My husband and I have been together for 14 years and married for 6. And I think I have to leave him now. In my head I know I have to leave but my heart and conscience are having a hard time with this decision. 

I guess my question is, since he's again saying he will get treatment and wants us get back together, am I still doing the right thing by leaving? I have just heard this so many times before, he's still not able to have a calm and rationale discussion and just too much has happened and I resent him so much. It's just gut wrenching to hear someone say I love you and I know we can be great together again. I've just heard this before and I know this is only happening because I forced him to leave. 

**BACKGROUND**

We met in high school, started dating when we were16/17. We went to different colleges in the same city and then moved in together after, we were 21/22. We got married when we were about 25/26. I knew it was young but we had already been together for so long and were mostly happy. 

Now we are 30/31. Over the past 2-3 years I have developed as an individual, found success in my career, gotten closer with my family and built strong friendships with new people separate from our relationship.

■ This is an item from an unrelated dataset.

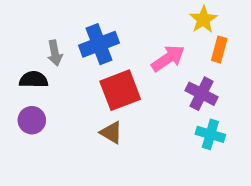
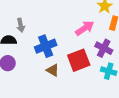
blue cross: (99, 44) -> (46, 46), moved
red square: (120, 90) -> (79, 60), moved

During this same time period, he has really struggled. Become jealous, petty, controlling and we have been fighting constantly. About a year ago he suddenly lost his job and turned into an enormous asshole. After about a month of this he got a new job but continued to be an asshole so I insisted on couples counseling. I told him we could work on it for 1 year and if it didn't get better I was out. We made real progress to the point where we were TTC in December. 

It's now been almost 1.5 years. About a year after he found the new job, he lost that one as well and everything became terrible again. This time is worse than ever and his drinking is back. He opened up to me about his alcoholism before we got married, he went to rehab and I thought things were better. But what I didn't know then is that you will always be subjected to ups and downs with an addict. For the past few months he's been seeing a therapist while we also saw a couples counselor. Things continued to get worse and then he said he was depressed and started anti-depressants about a month ago.Things were still getting worse (he was drinking and I didn't know it). Finally his family and I had an intervention and he has been living with them for the past week.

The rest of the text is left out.